CC BY-NC-ND 4.0 · Asian J Neurosurg 2017; 12(03): 519-524
DOI: 10.4103/1793-5482.153497
ORIGINAL ARTICLE

Efficacy of superficial temporal artery-middle cerebral artery bypass in cerebrovascular steno-occlusive diseases: Hemodynamics assessed by perfusion computed tomography

Woo-Keun Kwon
Department of Neurosurgery, Korea University, Guro Hospital, Korea University College of Medicine, Seoul
,
Taek-Hyun Kwon
Department of Neurosurgery, Korea University, Guro Hospital, Korea University College of Medicine, Seoul
,
Dong-Hyuk Park
1   Department of Neurosurgery, Korea University, Anam Hospital, Korea University College of Medicine, Seoul
,
Joo-Han Kim
Department of Neurosurgery, Korea University, Guro Hospital, Korea University College of Medicine, Seoul
,
Sung-Kon Ha
2   Department of Neurosurgery, Korea University, Ansan Hospital, Korea University College of Medicine, Ansan
› Author Affiliations

Objectives: Our purpose of this study was to assess the cerebral hemodynamic improvement with perfusion computed tomography (CT), before and after superficial temporal artery (STA) to middle cerebral artery (MCA) bypass surgery in patients with cerebrovascular steno-occlusive diseases including both moyamoya disease and nonmoyamoya steno-occlusions.

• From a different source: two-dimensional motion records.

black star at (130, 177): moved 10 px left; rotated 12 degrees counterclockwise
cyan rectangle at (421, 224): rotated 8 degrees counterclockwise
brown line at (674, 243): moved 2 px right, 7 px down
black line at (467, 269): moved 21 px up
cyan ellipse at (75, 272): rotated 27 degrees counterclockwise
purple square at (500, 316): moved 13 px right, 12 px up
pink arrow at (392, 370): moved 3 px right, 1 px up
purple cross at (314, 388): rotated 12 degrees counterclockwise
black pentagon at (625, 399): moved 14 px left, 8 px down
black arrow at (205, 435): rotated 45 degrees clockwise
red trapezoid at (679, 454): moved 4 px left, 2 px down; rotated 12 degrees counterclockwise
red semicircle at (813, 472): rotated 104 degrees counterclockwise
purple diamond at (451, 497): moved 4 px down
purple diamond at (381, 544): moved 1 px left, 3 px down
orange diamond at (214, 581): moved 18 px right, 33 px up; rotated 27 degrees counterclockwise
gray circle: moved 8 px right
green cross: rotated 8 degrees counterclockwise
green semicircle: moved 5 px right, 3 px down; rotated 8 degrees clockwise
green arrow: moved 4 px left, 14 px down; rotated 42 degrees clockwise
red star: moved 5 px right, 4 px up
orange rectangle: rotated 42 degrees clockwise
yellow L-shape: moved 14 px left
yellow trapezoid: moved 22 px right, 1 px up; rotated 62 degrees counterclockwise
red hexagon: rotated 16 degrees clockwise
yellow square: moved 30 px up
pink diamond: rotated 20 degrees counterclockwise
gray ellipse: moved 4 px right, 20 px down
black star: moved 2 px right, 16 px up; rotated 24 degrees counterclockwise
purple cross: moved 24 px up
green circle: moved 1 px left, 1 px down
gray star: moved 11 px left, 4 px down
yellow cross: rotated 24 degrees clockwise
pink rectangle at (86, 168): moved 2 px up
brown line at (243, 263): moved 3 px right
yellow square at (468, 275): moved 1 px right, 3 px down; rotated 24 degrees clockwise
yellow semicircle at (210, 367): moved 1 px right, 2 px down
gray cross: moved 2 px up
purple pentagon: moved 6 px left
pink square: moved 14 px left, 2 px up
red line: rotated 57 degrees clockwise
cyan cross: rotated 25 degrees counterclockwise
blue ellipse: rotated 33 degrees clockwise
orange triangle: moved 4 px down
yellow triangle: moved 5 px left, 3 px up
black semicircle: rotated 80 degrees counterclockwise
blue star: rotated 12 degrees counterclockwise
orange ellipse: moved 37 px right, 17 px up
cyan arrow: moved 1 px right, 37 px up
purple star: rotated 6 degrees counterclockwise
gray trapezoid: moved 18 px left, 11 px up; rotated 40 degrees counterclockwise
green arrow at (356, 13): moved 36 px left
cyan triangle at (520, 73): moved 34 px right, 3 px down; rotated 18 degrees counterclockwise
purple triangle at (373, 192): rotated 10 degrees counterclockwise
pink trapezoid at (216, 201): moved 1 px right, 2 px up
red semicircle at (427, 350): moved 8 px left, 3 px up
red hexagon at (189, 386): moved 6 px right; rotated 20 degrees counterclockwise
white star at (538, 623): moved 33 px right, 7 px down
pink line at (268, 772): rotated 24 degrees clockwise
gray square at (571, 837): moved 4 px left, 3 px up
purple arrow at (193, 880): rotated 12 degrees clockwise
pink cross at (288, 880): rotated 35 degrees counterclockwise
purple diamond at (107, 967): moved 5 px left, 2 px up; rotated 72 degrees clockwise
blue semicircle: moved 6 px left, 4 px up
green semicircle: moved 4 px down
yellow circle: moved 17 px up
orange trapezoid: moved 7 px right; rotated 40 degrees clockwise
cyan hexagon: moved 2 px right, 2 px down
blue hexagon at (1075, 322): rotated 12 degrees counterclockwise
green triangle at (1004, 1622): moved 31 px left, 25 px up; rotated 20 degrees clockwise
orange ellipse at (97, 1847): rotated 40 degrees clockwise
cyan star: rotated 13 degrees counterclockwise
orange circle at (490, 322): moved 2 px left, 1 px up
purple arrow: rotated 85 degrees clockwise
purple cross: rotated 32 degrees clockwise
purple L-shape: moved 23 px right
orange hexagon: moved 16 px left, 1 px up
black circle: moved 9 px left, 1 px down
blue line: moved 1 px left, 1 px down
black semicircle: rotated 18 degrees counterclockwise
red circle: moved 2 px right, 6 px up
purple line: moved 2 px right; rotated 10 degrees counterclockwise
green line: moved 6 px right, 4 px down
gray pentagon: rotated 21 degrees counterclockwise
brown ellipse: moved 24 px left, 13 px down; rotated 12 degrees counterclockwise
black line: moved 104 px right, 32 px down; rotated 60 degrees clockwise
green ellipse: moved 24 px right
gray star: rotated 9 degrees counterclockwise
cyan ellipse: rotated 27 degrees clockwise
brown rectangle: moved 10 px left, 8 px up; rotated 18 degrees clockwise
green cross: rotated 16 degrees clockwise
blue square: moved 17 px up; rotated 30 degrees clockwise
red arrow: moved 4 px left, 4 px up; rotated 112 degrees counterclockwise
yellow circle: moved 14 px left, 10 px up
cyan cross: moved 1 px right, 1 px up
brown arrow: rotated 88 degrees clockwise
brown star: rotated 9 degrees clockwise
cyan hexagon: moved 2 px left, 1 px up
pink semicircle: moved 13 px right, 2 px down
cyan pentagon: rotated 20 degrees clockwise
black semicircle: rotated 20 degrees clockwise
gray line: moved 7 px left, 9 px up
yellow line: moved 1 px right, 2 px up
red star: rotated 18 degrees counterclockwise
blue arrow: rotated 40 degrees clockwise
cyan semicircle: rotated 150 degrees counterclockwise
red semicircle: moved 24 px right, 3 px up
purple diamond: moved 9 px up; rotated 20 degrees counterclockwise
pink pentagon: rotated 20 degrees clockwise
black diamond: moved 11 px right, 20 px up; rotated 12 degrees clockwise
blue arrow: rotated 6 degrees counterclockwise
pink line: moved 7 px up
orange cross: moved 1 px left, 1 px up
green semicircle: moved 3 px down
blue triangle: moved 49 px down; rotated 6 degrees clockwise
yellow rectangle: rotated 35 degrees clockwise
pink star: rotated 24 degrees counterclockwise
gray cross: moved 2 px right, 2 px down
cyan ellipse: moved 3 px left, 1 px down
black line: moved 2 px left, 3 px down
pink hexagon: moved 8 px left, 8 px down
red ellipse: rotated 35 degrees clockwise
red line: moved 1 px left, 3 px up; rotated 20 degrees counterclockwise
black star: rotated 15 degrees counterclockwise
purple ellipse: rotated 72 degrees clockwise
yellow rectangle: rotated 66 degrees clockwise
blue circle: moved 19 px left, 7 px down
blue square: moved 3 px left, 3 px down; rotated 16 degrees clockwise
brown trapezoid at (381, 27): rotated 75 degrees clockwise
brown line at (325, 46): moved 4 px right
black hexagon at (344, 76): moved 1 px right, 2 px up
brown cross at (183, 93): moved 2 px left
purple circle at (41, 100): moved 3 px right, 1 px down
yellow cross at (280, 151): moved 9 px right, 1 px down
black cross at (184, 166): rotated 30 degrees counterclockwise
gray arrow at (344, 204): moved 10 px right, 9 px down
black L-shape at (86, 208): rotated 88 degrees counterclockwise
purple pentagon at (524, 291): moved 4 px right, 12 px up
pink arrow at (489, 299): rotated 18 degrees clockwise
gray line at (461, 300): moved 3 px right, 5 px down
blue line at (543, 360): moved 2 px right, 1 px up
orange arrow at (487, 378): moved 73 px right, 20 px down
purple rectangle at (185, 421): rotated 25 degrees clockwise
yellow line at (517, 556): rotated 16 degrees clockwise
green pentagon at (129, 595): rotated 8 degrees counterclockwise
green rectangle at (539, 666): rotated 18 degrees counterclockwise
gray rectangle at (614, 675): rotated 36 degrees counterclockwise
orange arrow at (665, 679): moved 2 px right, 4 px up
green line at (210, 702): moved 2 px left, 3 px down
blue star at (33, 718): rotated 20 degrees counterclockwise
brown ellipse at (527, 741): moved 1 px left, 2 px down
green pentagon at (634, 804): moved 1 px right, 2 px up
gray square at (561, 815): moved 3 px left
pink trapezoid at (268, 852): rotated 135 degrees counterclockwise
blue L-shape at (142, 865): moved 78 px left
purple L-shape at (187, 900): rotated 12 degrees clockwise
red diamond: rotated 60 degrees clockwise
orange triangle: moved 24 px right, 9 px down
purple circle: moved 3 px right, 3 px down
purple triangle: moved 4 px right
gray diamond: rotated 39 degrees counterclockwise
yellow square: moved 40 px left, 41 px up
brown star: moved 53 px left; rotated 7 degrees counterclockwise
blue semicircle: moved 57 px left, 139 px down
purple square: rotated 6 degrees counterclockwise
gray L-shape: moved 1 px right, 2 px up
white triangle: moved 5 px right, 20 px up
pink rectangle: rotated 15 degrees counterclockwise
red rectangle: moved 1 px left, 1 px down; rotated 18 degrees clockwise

Materials and Methods: Twenty-four STA-MCA bypasses were performed to 22 patients with symptomatic cerebrovascular steno-occlusive diseases, including both moyamoya disease and nonmoyamoya steno-occlusive diseases. Brain perfusion CT images were obtained before and after the bypass surgery. The relative parameters such as cerebral blood volume (CBV), cerebral blood flow (CBF), and mean transit time (MTT) derived from the perfusion CT were collected and analyzed to assess the efficacy of STA-MCA bypass. Results: The CBF increased, and MTT decreased after the bypass surgery in both moyamoya group and nonmoyamoya group. The increase of CBF in nonmoyamoya group and the decrease of MTT delay in moyamoya group, overall group were statistically significant (P < 0.05). No significant postoperative change in CBV was noted. During the postoperative follow-up period, none of the 22 patients experienced any repeated ischemic/hemorrhagic attacks nor any newly developed neurologic deficits. Conclusion: The STA-MCA bypass is an effective surgical management for patients with cerebrovascular steno-occlusive diseases, such as moyamoya disease and internal carotid artery/MCA steno-occlusion. And perfusion CT can be used as an effective quantitative modality to assess the cerebral perfusion before and after the STA-MCA bypass surgery.



Publication History

Article published online:
20 September 2022

© 2017. Asian Congress of Neurological Surgeons. This is an open access article published by Thieme under the terms of the Creative Commons Attribution-NonDerivative-NonCommercial License, permitting copying and reproduction so long as the original work is given appropriate credit. Contents may not be used for commercial purposes, or adapted, remixed, transformed or built upon. (https://creativecommons.org/licenses/by-nc-nd/4.0/)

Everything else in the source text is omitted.